Sometime between sessions, almost in an absent moment, I had told myself, ‘When you can think of no clear answer to Surya’s quizzing, just say tenar menhu; that’s fairly safe.’ It was very hard to say, though.

“You’re locking down very hard on your own sexual feeling,” he said, almost before he touched me. I hadn’t thought I was, but now I knew it. “Why?”

“After what I just told you, you’re asking?”

“Because the dream took you back to the sexual pleasure of fighting, you despise your sexual aspect entirely, at least right now.” I signed chalk. “Virani-e… you’d hardly be the first who is a different person on the battlefield than off it. What warrior is that not true for?”

“Maybe this was an extra goad, not that I needed one, towards going asa kraiya,” I said. And yet I was split again, with asa kraiya seeming a thousand days’ journey away. Tears again; I could fill a lake with all that I have shed since I started with Surya, I thought.

“So that you will never again be able to indulge what you feel is evil in you,” he said, “but only lock it away in the dungeon of your being forever.” It didn’t sound like he was recommending this.

“Right,” I said. “So tell me how that’s wrong.”

“Well, aside from why would you want a dungeon in your being… tell me: what is the message of the sexual urge? If the feeling could speak, what would it say?”

I thought I’d have a long struggle for the answer, against whatever in me was locking down, but I opened my mouth and it was there. “I live.”

“Exactly. I live—so much I can bring new life. The sexual pleasure we have in the throes of our own death is saying the same, a protest against it: I still live. The joy of victory is the joy of survival; that divine power of life and death over the enemy you have, you take pleasure in because it keeps him from having the same divine power of life and death over you.”

“Just as behind anger is always fear,” I said, “and behind power-lust is always helplessness, or a feeling of it, at least.” All-Spirit, I thought, maybe I do know something. On the field I am Chevenga, elsewhere I am Virani-e; that had always been true, even when I was known only by the one name. I saw that clearly for the first time ever.
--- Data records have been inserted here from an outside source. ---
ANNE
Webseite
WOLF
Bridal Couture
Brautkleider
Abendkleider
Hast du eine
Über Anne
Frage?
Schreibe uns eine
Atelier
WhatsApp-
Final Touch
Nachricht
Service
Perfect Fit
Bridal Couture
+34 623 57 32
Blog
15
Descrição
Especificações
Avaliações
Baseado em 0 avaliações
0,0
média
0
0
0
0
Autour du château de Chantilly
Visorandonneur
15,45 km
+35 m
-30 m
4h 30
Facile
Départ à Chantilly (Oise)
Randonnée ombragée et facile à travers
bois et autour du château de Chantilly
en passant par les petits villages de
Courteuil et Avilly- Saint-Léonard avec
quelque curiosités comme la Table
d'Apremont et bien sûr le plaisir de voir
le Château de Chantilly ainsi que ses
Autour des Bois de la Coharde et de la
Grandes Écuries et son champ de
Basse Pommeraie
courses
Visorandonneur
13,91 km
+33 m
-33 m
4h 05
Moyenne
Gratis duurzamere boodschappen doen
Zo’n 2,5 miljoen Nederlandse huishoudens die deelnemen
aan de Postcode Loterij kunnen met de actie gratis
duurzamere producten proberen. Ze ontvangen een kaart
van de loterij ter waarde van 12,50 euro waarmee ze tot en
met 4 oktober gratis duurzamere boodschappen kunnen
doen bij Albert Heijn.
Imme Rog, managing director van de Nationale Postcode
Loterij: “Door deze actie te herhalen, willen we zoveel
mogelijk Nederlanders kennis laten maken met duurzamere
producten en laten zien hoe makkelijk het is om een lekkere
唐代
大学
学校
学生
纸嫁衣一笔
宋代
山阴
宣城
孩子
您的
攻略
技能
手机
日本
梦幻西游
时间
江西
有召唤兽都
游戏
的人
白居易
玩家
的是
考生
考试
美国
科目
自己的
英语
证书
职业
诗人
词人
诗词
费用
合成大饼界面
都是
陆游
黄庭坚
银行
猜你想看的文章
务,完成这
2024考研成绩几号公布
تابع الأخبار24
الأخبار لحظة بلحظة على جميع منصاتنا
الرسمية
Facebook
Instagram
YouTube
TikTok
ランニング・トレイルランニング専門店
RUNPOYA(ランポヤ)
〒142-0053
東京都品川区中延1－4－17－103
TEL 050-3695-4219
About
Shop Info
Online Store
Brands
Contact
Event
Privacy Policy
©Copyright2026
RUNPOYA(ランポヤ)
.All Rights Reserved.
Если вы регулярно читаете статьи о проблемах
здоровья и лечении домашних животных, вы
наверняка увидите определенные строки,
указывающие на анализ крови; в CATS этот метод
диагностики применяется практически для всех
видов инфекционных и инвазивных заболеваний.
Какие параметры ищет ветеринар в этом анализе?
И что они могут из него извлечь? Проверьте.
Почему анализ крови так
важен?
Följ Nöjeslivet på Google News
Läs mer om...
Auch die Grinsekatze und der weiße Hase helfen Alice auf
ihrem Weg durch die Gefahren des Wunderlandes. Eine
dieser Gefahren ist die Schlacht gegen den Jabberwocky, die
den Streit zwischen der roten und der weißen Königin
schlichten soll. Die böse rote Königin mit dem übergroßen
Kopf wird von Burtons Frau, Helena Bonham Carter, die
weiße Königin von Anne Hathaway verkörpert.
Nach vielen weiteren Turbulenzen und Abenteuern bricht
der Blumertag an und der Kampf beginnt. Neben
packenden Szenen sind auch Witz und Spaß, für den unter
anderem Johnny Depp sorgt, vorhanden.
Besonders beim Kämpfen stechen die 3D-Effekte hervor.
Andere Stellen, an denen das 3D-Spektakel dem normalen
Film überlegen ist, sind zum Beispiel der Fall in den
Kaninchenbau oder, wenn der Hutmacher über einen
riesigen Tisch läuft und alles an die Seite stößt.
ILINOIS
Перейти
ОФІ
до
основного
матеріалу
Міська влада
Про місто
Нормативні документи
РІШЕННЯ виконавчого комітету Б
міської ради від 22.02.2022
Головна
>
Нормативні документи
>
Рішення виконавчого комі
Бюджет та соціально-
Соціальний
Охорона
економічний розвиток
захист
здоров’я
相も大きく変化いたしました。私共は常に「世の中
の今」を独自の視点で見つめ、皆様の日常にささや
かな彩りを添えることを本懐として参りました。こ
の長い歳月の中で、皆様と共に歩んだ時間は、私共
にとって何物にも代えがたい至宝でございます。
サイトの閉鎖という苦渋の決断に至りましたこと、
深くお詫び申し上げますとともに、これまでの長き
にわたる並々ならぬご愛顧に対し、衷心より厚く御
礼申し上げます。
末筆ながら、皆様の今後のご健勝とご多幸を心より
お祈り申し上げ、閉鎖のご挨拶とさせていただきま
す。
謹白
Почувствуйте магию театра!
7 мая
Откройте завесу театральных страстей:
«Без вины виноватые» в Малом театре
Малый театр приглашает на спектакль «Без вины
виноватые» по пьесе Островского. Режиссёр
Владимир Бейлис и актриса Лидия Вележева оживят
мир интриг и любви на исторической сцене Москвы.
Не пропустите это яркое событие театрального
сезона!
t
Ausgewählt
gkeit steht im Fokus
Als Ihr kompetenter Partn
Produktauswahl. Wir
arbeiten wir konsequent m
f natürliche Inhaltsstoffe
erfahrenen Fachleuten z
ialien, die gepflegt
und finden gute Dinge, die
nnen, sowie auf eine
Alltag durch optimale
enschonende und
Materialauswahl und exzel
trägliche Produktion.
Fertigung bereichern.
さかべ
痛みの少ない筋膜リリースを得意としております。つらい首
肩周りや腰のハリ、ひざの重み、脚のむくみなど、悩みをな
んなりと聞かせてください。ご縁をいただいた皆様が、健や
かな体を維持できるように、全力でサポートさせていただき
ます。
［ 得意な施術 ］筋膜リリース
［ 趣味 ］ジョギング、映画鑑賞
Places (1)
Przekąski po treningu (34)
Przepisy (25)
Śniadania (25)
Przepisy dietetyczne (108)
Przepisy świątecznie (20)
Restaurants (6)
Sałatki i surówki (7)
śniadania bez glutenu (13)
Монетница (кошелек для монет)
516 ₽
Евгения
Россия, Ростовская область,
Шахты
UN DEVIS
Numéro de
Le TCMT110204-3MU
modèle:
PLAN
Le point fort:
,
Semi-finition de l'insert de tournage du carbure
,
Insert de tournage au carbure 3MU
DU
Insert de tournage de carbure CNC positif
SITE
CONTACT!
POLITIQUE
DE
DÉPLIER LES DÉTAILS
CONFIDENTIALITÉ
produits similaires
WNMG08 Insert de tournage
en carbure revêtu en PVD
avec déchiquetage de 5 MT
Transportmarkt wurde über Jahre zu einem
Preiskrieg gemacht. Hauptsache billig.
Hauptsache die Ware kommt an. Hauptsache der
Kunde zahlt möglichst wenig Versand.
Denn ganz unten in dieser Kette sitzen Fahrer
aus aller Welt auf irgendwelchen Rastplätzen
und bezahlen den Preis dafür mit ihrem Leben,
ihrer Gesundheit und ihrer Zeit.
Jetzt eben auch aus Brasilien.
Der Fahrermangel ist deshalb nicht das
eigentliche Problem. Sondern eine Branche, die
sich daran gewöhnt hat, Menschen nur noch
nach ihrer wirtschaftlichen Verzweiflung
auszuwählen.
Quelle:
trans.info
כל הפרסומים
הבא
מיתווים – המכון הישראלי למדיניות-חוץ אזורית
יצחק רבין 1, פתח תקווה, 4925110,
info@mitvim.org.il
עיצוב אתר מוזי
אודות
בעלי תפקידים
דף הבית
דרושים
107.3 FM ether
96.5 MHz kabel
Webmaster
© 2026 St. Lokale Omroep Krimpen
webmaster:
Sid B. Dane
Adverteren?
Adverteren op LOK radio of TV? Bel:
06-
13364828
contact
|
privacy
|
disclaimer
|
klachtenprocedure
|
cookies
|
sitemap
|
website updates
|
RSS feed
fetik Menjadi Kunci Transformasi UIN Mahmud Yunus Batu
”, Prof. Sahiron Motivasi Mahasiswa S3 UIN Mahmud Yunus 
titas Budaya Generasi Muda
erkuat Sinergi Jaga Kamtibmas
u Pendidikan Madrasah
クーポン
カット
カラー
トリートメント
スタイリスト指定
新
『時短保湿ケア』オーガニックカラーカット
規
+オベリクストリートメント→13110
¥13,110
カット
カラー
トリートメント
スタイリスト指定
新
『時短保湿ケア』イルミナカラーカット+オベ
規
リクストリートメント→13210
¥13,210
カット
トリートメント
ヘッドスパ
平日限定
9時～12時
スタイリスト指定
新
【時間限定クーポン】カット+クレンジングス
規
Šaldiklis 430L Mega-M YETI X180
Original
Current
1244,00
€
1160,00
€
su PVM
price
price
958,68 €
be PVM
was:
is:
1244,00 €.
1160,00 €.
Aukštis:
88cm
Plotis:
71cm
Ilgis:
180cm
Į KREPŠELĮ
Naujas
“Right. The cry from the loins is always the same, always, I live. You see why I did as I did in the first session, and why we’ve done so much tenar menhu?”

I did. It all unfurled out behind me, clear in its wholeness like a tapestry of which you’ve only seen one thread before. I could barely speak, for wonder. “It… this was… my only chance, my only pathway, to life.”

He said no more; words were not necessary. I flew on the wings of it, when he brought me to that, full-voiced and wordless like a bird.